Again Van Aert was so surprised, because this time he had not taken into account another scenario – he who would start the sprint in front. Not applying what his mental coach Rudy Heylen taught him at the beginning of his cyclo-cross career: keep the focus when the race does not unfold as you had in mind. So that you can immediately switch to plan B, C or D.

Van Aert did not have that this time. And he couldn’t apply either, because he was physically on the limit. As national coach Sven Vanthourenhout quoted: ‘The fact that Wout did not start immediately in the sprint means that he was not completely sure. And maybe he wouldn’t have won that way.’

Van Aert also (partly) admitted that afterwards, with great respect for his opponent: that even in the slipstream he could not get an inch closer. And especially that Van der Poel had been physically the better.

As much as his surprising sprint gamble, that made all the difference on a super fast course (with an average of almost 28 km per hour, the fastest cross of the season).

Not yet in top condition

Striking, given the dominance that Van Aert displayed during the Christmas period, but on the other hand not. As his coach Marc Lamberts told HLN on Saturday: ‘When I hear some talk about top condition, I am flattened with laughter. With the form that Wout has now, he cannot win a classic and certainly cannot shine in the Tour.’

The fact remains that Van Aert again let himself be lost in the sprint. And that Van der Poel was a cold-blooded, creative killer in the most important cross of the season. As he, as a born winner, has already done 266 times in his cyclo-cross career from the novices.
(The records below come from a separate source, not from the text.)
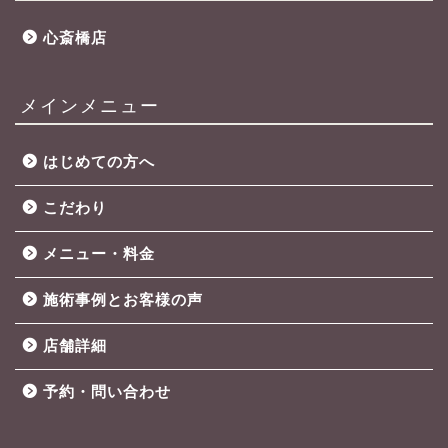
心斎橋店
メインメニュー
はじめての方へ
こだわり
メニュー・料金
施術事例とお客様の声
店舗詳細
予約・問い合わせ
His clenched fists and primal scream at the finish, his many high fives afterwards and the emotions later on the podium showed how much this world title meant to Mathieu van der Poel. It was no coincidence that he said that it was one of the top three of his most beautiful victories ever, a total of almost 400 victories across all disciplines.

A fifth world title in cyclo-cross that, above all, broke the downward spiral in which Van der Poel had ended up, after his retirement in the Tour, the bell pull case in Wollongong and his lesser Christmas period.

Because MvdP when a master switch then flipped the switch again, did what he wanted and wanted so badly what he did in Hoogerheide: be a punk who can ride a damn fast bike.